Kiwis können somit neben anderen Hausmitteln gegen Verstopfung wie Pflaumen oder Trockenobst zu einer normalen Darmtätigkeit beitragen und so Millionen von Menschen von den unangenehmen Symptomen einer Obstipation erlösen.

Kiwis für ein starkes Immunsystem

Auch für das Immunsystem sind Kiwis äusserst vorteilhaft. So haben neuseeländische Forscher die Wirkung von Kiwis auf die Dauer und Schwere von Atemwegserkrankungen untersucht.

Würden Erkältungen, Husten und Co schneller verschwinden, wenn man täglich vier Kiwis ässe?

32 ältere Patienten über 65 Jahren nahmen an dieser Studie teil und wurden dabei in zwei Gruppen eingeteilt: Die eine Gruppe ass für vier Wochen täglich vier Kiwis, die Kontrollgruppe hingegen täglich zwei Bananen.

Im Vergleich zur Bananengruppe war die Häufigkeit von Atemwegserkrankungen in der Kiwigruppe unvermindert, jedoch verkürzte sich die Dauer und die Schwere der Erkältungen.

Eine ähnliche Studie wurde auch mit Kindern durchgeführt.

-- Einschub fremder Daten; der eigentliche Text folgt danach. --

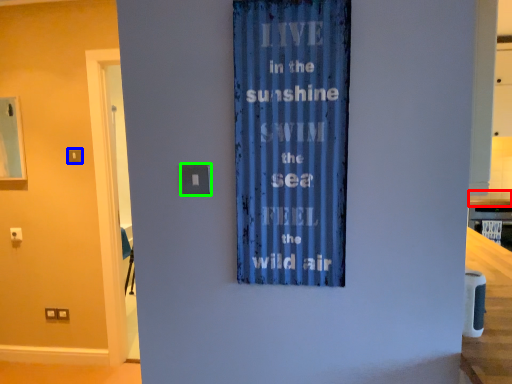 Question: Estimate the real-world distances between objects in this image. Which object is closer to counter top (highlighted by a red box), light switch (highlighted by a blue box) or light switch (highlighted by a green box)?

Choices:
 (A) light switch
 (B) light switch

Answer: (B) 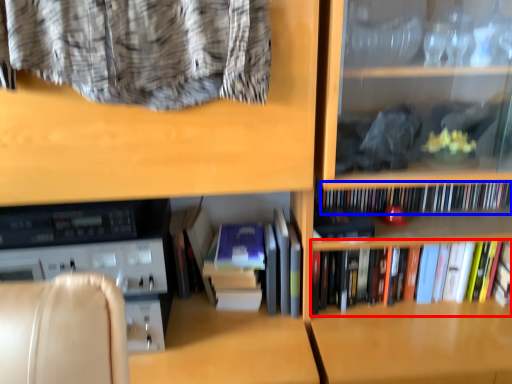 Question: Which object is further to the camera taking this photo, book (highlighted by a red box) or book (highlighted by a blue box)?

Choices:
 (A) book
 (B) book

Answer: (B) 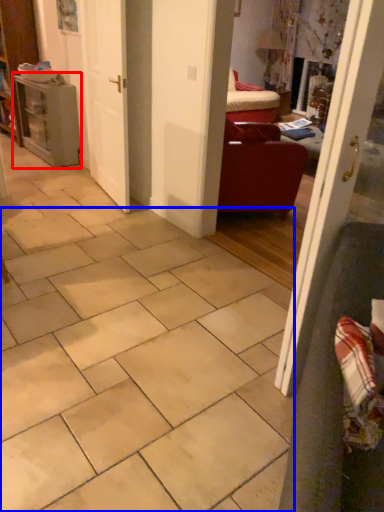 Question: Which object is closer to the camera taking this photo, table (highlighted by a red box) or ceramic tile (highlighted by a blue box)?

Choices:
 (A) table
 (B) ceramic tile

Answer: (B) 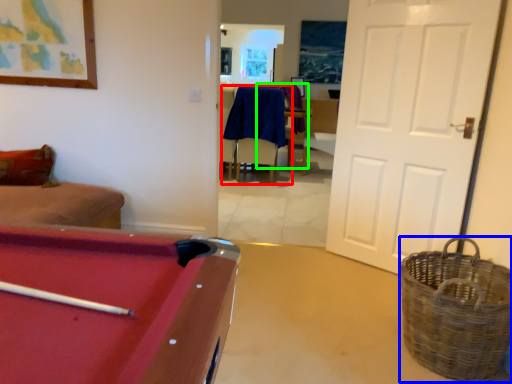 Question: Which is farther away from chair (highlighted by a red box)? basket (highlighted by a blue box) or armchair (highlighted by a green box)?

Choices:
 (A) basket
 (B) armchair

Answer: (A) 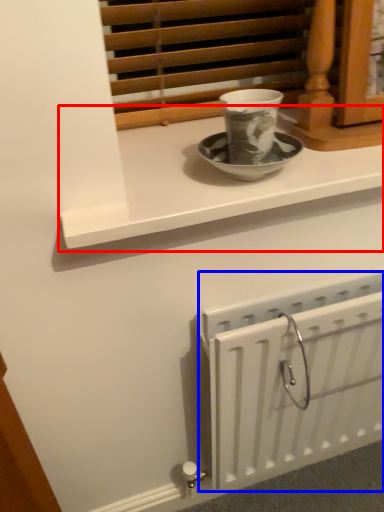 Question: Among these objects, which one is nearest to the camera, window sill (highlighted by a red box) or radiator (highlighted by a blue box)?

Choices:
 (A) window sill
 (B) radiator

Answer: (A) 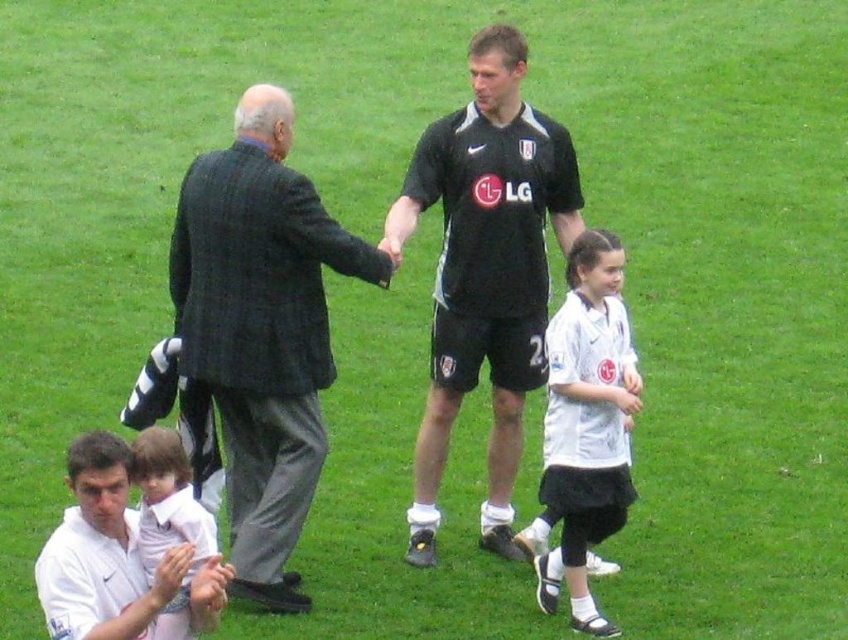 Describe the element at coordinates (484, 272) in the screenshot. I see `black jersey at center` at that location.

Is black jersey at center to the right of white jersey at center from the viewer's perspective?

No, black jersey at center is not to the right of white jersey at center.

Who is more distant from viewer, (512, 378) or (556, 392)?

Point (512, 378)

Where is `black jersey at center`? Image resolution: width=848 pixels, height=640 pixels. black jersey at center is located at coordinates (484, 272).

Does white jersey at center have a lesser width compared to light pink fabric at lower left?

Incorrect, white jersey at center's width is not less than light pink fabric at lower left's.

Where is `white jersey at center`? The height and width of the screenshot is (640, 848). white jersey at center is located at coordinates (586, 422).

Who is shorter, dark gray textured suit at left or white jersey at center?

Standing shorter between the two is white jersey at center.

The height and width of the screenshot is (640, 848). Find the location of `dark gray textured suit at left`. dark gray textured suit at left is located at coordinates (261, 330).

Locate an element on the screen. dark gray textured suit at left is located at coordinates (261, 330). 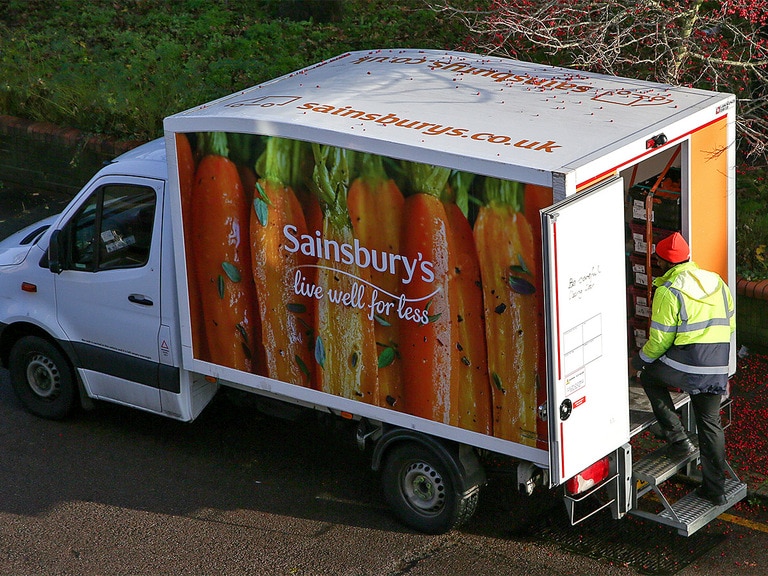 At what (x,y) coordinates should I click in order to perform the action: click on window. Please return your answer as a coordinate pair (x, y). The width and height of the screenshot is (768, 576). Looking at the image, I should click on (88, 244). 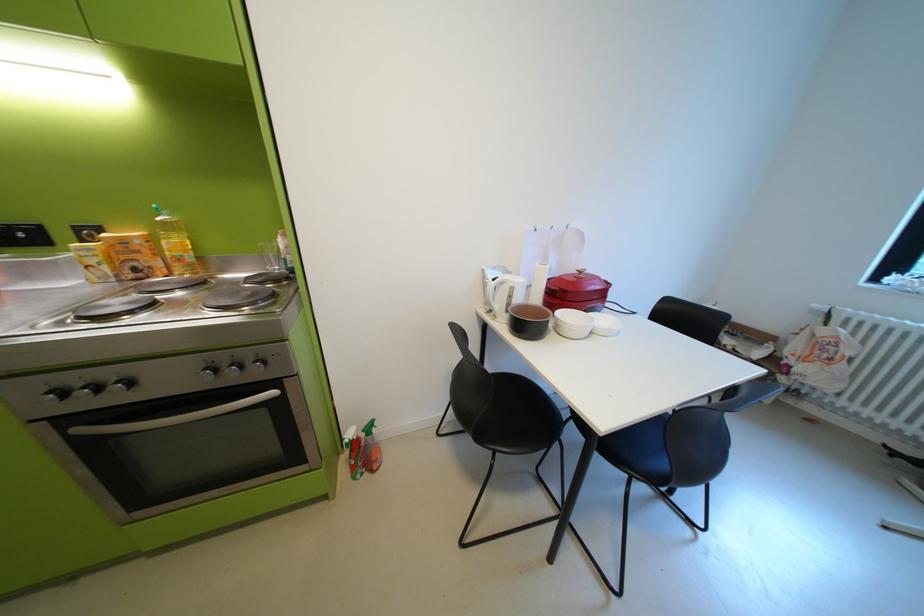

Eine Gruppe von Volksschulkindern wurde per Zufallsprinzip entweder einer Gruppe zugeteilt, die täglich zwei Kiwis zu sich nahm, oder einer Gruppe, die stattdessen täglich Bananen ass.

Es zeigte sich nun, dass die Kinder aus der Kiwigruppe ihr Risiko, an einer Erkältung oder einem grippalen Infekt zu erkranken, nahezu halbierten!

Ihr Immunsystem wird es Ihnen also danken, wenn Sie von nun an Kiwis zu einem Bestandteil Ihrer täglichen Ernährung machen – besonders in der kalten Jahreszeit, wo die Gefahr, sich eine Erkältungen oder Grippe zuzuziehen, generell höher ist.

Kiwis und der Hormonhaushalt

Auch der Hormonhaushalt kann von einem erhöhten Kiwikonsum profitieren. So wurde in einer doppelblinden und placebokontrollierten Studie an australischen Frauen in den Wechseljahren gezeigt, dass Kiwis – hier allerdings in Form eines Kiwiextraktes – in der Lage waren, den Hormonstatus der Frauen zu harmonisieren.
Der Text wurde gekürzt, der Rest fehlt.